Isn't that what life is all about? Doing the best you can, today. Surviving today. Hanging in there until the next opportunity comes around. This is what makes life exciting and unbearable.
I spent my off day doing what I never do...resting! Ah, it was wonderful. I just curled up on the couch with my puppy Lincoln, and we slept the day away. It was pure bliss. Of course, this was after spending the morning searching and applying for a new job. Work, then rest...in that order! I go back to the hellhole tomorrow.
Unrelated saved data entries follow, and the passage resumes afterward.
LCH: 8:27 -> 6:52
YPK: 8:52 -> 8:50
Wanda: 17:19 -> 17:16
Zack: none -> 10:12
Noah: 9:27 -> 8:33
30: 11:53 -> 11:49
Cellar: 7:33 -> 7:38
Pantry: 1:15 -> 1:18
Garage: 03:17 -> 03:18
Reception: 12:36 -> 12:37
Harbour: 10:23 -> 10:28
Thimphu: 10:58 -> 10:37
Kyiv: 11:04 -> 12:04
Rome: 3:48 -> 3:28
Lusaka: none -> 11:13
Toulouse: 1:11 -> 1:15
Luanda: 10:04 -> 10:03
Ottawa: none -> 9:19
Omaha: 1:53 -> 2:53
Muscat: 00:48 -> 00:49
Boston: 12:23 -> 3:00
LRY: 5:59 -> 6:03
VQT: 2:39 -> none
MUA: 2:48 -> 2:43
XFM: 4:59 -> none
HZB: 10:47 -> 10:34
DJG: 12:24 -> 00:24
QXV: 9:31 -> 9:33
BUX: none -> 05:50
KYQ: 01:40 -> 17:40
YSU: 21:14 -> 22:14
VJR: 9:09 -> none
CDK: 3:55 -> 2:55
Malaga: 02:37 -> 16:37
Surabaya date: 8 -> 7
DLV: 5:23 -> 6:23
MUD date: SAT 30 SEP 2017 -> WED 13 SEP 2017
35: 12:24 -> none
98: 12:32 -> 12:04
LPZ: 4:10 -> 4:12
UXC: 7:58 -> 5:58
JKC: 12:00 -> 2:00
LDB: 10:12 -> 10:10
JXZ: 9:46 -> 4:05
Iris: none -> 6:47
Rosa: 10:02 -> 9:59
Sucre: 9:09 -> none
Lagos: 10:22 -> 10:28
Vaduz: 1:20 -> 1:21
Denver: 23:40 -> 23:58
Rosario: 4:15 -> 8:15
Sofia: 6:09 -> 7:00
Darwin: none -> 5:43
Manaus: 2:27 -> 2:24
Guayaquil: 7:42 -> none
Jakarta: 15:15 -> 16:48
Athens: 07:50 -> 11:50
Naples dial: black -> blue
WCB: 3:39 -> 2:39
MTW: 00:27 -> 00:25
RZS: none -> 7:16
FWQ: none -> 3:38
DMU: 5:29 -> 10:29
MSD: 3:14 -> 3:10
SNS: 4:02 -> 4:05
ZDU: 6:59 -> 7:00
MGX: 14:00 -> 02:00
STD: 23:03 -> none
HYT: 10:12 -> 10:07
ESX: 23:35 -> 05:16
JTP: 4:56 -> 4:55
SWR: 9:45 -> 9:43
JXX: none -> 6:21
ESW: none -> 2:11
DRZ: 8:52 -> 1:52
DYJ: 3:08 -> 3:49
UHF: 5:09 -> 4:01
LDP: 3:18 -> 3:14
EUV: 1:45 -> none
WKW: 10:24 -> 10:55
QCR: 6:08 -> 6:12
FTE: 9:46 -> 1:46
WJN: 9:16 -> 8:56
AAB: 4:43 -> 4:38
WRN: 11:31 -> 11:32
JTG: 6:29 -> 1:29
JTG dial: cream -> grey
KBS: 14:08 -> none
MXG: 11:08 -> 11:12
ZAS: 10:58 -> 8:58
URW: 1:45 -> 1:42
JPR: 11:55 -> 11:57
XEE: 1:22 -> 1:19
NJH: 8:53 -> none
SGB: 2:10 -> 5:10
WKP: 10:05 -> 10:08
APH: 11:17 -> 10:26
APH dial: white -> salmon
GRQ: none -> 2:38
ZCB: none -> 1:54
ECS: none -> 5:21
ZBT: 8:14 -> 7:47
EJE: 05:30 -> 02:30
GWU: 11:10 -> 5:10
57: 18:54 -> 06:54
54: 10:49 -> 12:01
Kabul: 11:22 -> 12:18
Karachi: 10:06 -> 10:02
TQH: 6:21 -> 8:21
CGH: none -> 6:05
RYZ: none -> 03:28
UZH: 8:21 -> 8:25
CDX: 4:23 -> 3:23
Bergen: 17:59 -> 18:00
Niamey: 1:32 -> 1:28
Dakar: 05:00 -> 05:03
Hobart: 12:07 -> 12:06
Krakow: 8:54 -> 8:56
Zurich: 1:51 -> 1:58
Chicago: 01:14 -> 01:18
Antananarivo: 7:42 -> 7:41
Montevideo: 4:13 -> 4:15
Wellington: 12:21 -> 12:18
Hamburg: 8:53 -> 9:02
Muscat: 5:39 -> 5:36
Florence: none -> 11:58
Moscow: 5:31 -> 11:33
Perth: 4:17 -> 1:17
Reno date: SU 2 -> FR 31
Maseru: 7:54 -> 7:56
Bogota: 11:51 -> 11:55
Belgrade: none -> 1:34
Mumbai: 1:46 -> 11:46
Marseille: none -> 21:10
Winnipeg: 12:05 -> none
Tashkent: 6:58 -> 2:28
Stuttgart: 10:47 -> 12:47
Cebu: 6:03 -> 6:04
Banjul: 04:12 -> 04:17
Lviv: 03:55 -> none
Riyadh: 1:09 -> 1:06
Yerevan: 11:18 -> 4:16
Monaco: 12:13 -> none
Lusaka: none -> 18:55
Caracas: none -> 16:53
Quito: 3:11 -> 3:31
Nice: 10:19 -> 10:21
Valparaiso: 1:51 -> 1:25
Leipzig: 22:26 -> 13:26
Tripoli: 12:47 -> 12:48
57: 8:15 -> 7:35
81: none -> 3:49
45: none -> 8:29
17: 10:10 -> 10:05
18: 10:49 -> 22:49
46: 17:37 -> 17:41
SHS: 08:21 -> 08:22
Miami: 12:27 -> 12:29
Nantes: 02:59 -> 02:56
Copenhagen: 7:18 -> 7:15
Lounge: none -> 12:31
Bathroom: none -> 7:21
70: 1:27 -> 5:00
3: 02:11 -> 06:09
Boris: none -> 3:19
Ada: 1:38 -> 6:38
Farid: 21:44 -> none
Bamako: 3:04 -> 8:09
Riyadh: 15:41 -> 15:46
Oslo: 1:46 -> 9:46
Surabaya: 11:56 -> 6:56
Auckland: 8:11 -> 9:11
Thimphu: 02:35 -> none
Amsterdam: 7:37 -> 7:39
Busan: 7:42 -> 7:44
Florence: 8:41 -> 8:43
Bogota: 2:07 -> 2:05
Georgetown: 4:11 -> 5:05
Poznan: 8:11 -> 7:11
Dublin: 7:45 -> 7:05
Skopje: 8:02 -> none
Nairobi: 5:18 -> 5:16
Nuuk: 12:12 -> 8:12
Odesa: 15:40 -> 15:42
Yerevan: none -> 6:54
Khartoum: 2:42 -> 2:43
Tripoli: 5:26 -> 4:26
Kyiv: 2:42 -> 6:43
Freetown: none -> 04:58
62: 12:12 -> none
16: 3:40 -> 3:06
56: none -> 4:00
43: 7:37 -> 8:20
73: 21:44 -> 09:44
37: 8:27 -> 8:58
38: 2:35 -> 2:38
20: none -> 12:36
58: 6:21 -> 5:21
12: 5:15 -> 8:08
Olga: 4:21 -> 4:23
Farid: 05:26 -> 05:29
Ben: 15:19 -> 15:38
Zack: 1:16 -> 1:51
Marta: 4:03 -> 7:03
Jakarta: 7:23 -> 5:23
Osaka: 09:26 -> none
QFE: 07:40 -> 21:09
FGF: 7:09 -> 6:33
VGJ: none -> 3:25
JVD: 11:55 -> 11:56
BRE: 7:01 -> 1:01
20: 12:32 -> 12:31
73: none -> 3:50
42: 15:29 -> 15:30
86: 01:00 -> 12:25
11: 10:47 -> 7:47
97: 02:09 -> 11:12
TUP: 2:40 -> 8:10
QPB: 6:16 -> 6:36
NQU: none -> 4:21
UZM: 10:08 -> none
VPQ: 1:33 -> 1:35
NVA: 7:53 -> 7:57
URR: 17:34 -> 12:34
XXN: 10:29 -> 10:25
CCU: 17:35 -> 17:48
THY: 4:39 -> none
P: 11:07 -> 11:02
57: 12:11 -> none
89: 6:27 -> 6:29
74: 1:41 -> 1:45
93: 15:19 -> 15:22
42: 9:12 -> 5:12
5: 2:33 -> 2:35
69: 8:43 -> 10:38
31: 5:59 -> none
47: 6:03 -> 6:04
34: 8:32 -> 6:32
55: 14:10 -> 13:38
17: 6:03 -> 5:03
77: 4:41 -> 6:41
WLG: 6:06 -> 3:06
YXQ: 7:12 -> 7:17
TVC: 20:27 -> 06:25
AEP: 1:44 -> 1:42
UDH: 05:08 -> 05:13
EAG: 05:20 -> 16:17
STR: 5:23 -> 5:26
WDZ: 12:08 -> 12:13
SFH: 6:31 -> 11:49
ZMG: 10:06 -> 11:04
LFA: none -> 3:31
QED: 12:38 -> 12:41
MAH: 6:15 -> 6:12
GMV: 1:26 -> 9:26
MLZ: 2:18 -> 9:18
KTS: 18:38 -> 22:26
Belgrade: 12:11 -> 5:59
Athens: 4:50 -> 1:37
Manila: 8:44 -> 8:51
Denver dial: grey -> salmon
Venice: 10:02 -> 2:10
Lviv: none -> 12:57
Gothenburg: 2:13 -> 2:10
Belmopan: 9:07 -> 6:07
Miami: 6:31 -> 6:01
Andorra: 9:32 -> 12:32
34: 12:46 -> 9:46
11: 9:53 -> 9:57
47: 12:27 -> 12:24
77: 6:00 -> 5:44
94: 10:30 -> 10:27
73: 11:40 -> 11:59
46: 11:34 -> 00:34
I've been doing a lot of thinking lately. As much as I hate going to work everyday, I do love the job. The job of a CNA is not glamorous. It is as close to the bottom of the barrel as one can get, but I love it. I love the patients, and in spite of the mindless duties I have, I love the work! It's the poisonous atmosphere, the supervisors, and the idiots in white coats that I detest. They ruin it for me. I'm hoping that once I add PA-C to the end of my name, all of this will go away. Or is that unrealistic? Is healthcare the same everywhere? I haven't worked everywhere, but if all facilities are run the way mine is, healthcare is NOT for me. I find myself comparing my facility to the ones I visited when I was shadowing. I...LOVED...SHADOWING! The cameraderie, the ease, the challenge of the workload, the patients; this is why I submitted my PA application. I could see myself working in that environment. I admired those people, yet I can't find a single person like that where I work. It's mind-numbing, and it's frustrating. I think what frustrates me the most is working with supervisors who can barely string a decent English sentence together; who call patients crybabies to their faces; who have no people skills; who only know how to be aggressive rather than assertive. My hope is that climbing up the totem pole will somehow put me above all the BS. That is my hope, as unrealistic as it may seem. Your thoughts?